> [Activity] From the material below, retype exactly the lines that begin at the line with "桂黔原生态大戊梁歌会在怀化市通道侗族" and end after the line with "caso de incêndios."; pictures stay out of the copy.

*** Stored data ***

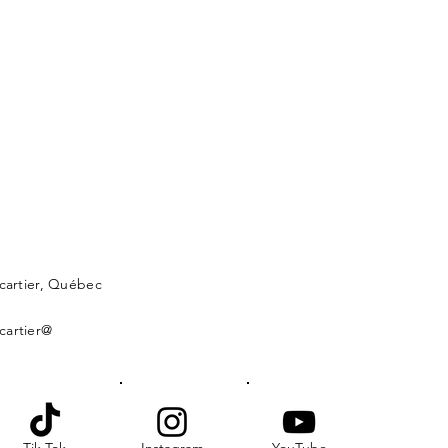
lcartier, Québec
cartier@
Tik Tok
Instagram
YouTube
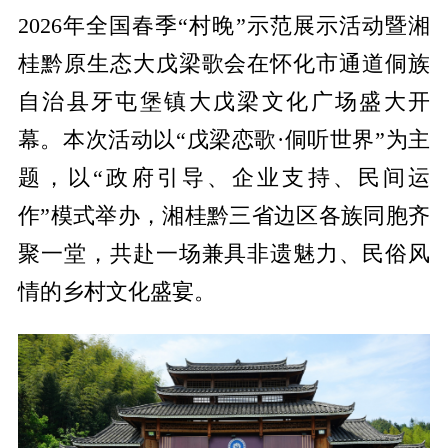
2026年全国春季“村晚”示范展示活动暨湘
桂黔原生态大戊梁歌会在怀化市通道侗族
自治县牙屯堡镇大戊梁文化广场盛大开
幕。本次活动以“戊梁恋歌·侗听世界”为主
题，以“政府引导、企业支持、民间运
作”模式举办，湘桂黔三省边区各族同胞齐
聚一堂，共赴一场兼具非遗魅力、民俗风
情的乡村文化盛宴。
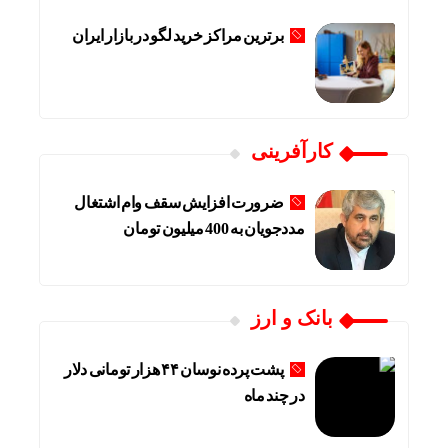
برترین مراکز خرید لگو در بازار ایران
کارآفرینی
ضرورت افزایش سقف وام اشتغال
مددجویان به 400 میلیون تومان
بانک و ارز
پشت پرده نوسان ۴۴ هزار تومانی دلار
در چند ماه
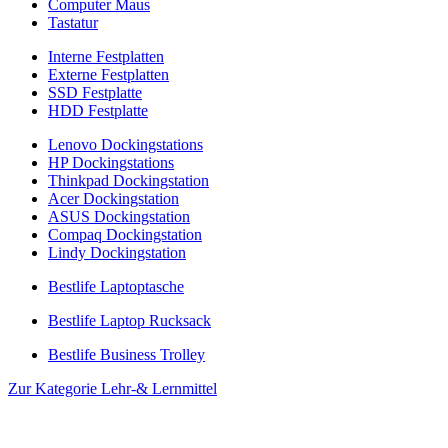
Computer Maus
Tastatur
Interne Festplatten
Externe Festplatten
SSD Festplatte
HDD Festplatte
Lenovo Dockingstations
HP Dockingstations
Thinkpad Dockingstation
Acer Dockingstation
ASUS Dockingstation
Compaq Dockingstation
Lindy Dockingstation
Bestlife Laptoptasche
Bestlife Laptop Rucksack
Bestlife Business Trolley
Zur Kategorie Lehr-& Lernmittel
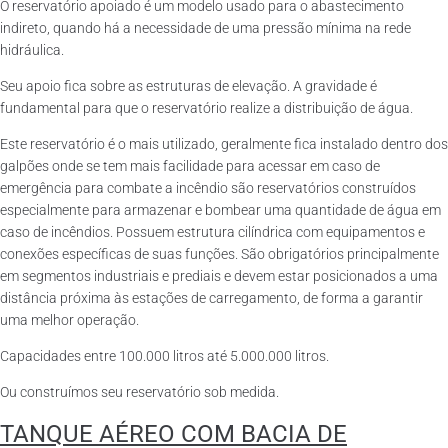
O reservatório apoiado é um modelo usado para o abastecimento
indireto, quando há a necessidade de uma pressão mínima na rede
hidráulica.
Seu apoio fica sobre as estruturas de elevação. A gravidade é
fundamental para que o reservatório realize a distribuição de água.
Este reservatório é o mais utilizado, geralmente fica instalado dentro dos
galpões onde se tem mais facilidade para acessar em caso de
emergência para combate a incêndio são reservatórios construídos
especialmente para armazenar e bombear uma quantidade de água em
caso de incêndios. Possuem estrutura cilíndrica com equipamentos e
conexões específicas de suas funções. São obrigatórios principalmente
em segmentos industriais e prediais e devem estar posicionados a uma
distância próxima às estações de carregamento, de forma a garantir
uma melhor operação.
Capacidades entre 100.000 litros até 5.000.000 litros.
Ou construímos seu reservatório sob medida.
TANQUE AÉREO COM BACIA DE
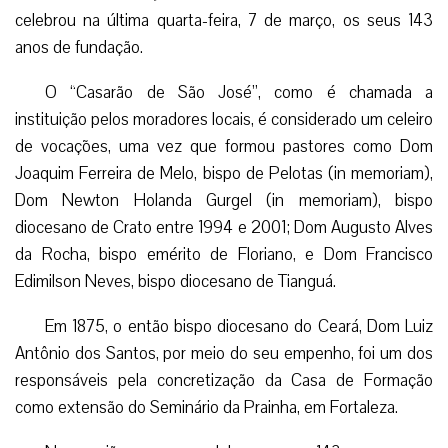
celebrou na última quarta-feira, 7 de março, os seus 143
anos de fundação.
O “Casarão de São José”, como é chamada a
instituição pelos moradores locais, é considerado um celeiro
de vocações, uma vez que formou pastores como Dom
Joaquim Ferreira de Melo, bispo de Pelotas (in memoriam),
Dom Newton Holanda Gurgel (in memoriam), bispo
diocesano de Crato entre 1994 e 2001; Dom Augusto Alves
da Rocha, bispo emérito de Floriano, e Dom Francisco
Edimilson Neves, bispo diocesano de Tianguá.
Em 1875, o então bispo diocesano do Ceará, Dom Luiz
Antônio dos Santos, por meio do seu empenho, foi um dos
responsáveis pela concretização da Casa de Formação
como extensão do Seminário da Prainha, em Fortaleza.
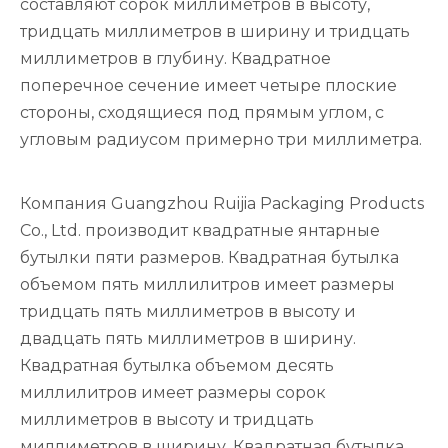
составляют сорок миллиметров в высоту,
тридцать миллиметров в ширину и тридцать
миллиметров в глубину. Квадратное
поперечное сечение имеет четыре плоские
стороны, сходящиеся под прямым углом, с
угловым радиусом примерно три миллиметра.
Компания Guangzhou Ruijia Packaging Products
Co., Ltd. производит квадратные янтарные
бутылки пяти размеров. Квадратная бутылка
объемом пять миллилитров имеет размеры
тридцать пять миллиметров в высоту и
двадцать пять миллиметров в ширину.
Квадратная бутылка объемом десять
миллилитров имеет размеры сорок
миллиметров в высоту и тридцать
миллиметров в ширину. Квадратная бутылка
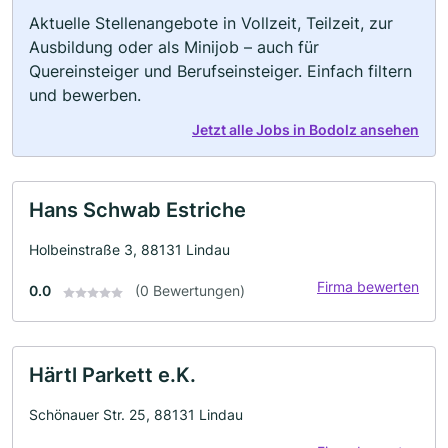
Aktuelle Stellenangebote in Vollzeit, Teilzeit, zur
Ausbildung oder als Minijob – auch für
Quereinsteiger und Berufseinsteiger. Einfach filtern
und bewerben.
Jetzt alle Jobs in Bodolz ansehen
Hans Schwab Estriche
Holbeinstraße 3, 88131 Lindau
Firma bewerten
0.0
(0 Bewertungen)
Härtl Parkett e.K.
Schönauer Str. 25, 88131 Lindau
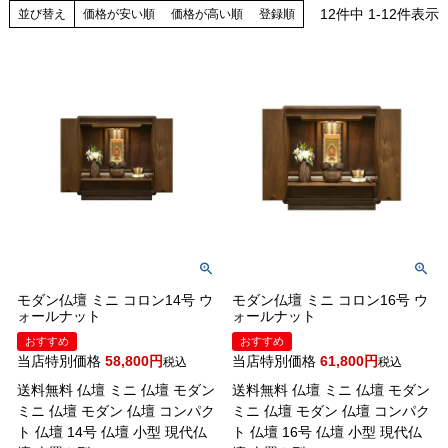
12
件中
1
-
12
件表示
並び替え
価格が安い順
価格が高い順
登録順
モダン仏壇 ミニ コロン14号 ウ
モダン仏壇 ミニ コロン16号 ウ
ォールナット
ォールナット
おすすめ
おすすめ
当店特別価格
58,800
当店特別価格
61,800
税込
税込
送料無料 仏壇 ミニ 仏壇 モダン
送料無料 仏壇 ミニ 仏壇 モダン
ミニ 仏壇 モダン 仏壇 コンパク
ミニ 仏壇 モダン 仏壇 コンパク
ト 仏壇 14号 仏壇 小型 現代仏
ト 仏壇 16号 仏壇 小型 現代仏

*** End of Stored data ***

> [Exercise solution]
桂黔原生态大戊梁歌会在怀化市通道侗族
自治县牙屯堡镇大戊梁文化广场盛大开
幕。本次活动以“戊梁恋歌·侗听世界”为主
题，以“政府引导、企业支持、民间运
作”模式举办，湘桂黔三省边区各族同胞齐
聚一堂，共赴一场兼具非遗魅力、民俗风
情的乡村文化盛宴。
برترین مراکز خرید لگو در بازار ایران
کارآفرینی
ضرورت افزایش سقف وام اشتغال
مددجویان به 400 میلیون تومان
بانک و ارز
پشت پرده نوسان ۴۴ هزار تومانی دلار
در چند ماه
Computer Maus
Tastatur
Interne Festplatten
Externe Festplatten
SSD Festplatte
HDD Festplatte
Lenovo Dockingstations
HP Dockingstations
Thinkpad Dockingstation
Acer Dockingstation
ASUS Dockingstation
Compaq Dockingstation
Lindy Dockingstation
Bestlife Laptoptasche
Bestlife Laptop Rucksack
Bestlife Business Trolley
Zur Kategorie Lehr-& Lernmittel
O reservatório apoiado é um modelo usado para o abastecimento
indireto, quando há a necessidade de uma pressão mínima na rede
hidráulica.
Seu apoio fica sobre as estruturas de elevação. A gravidade é
fundamental para que o reservatório realize a distribuição de água.
Este reservatório é o mais utilizado, geralmente fica instalado dentro dos
galpões onde se tem mais facilidade para acessar em caso de
emergência para combate a incêndio são reservatórios construídos
especialmente para armazenar e bombear uma quantidade de água em
caso de incêndios. Possuem estrutura cilíndrica com equipamentos e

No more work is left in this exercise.